(Dataset entries)
- - - - - - -

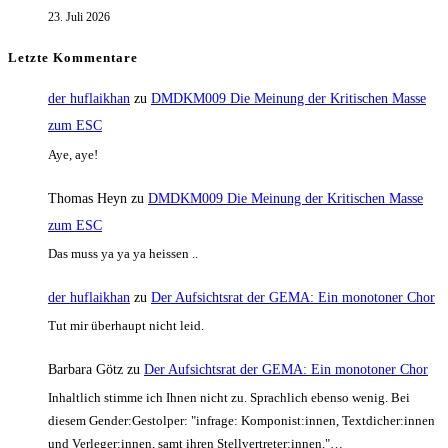
23. Juli 2026
Letzte Kommentare
der huflaikhan
zu
DMDKM009 Die Meinung der Kritischen Masse
zum ESC
Aye, aye!
Thomas Heyn
zu
DMDKM009 Die Meinung der Kritischen Masse
zum ESC
Das muss ya ya ya heissen ..
der huflaikhan
zu
Der Aufsichtsrat der GEMA: Ein monotoner Chor
Tut mir überhaupt nicht leid.
Barbara Götz
zu
Der Aufsichtsrat der GEMA: Ein monotoner Chor
Inhaltlich stimme ich Ihnen nicht zu. Sprachlich ebenso wenig. Bei
diesem Gender:Gestolper: "infrage: Komponist:innen, Textdicher:innen
und Verleger:innen, samt ihren Stellvertreter:innen."…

- - - - - - -

Lines holding the word "innen" in the entries above are the ones to pull out. Copy them all.

**The answer**
diesem Gender:Gestolper: "infrage: Komponist:innen, Textdicher:innen
und Verleger:innen, samt ihren Stellvertreter:innen."…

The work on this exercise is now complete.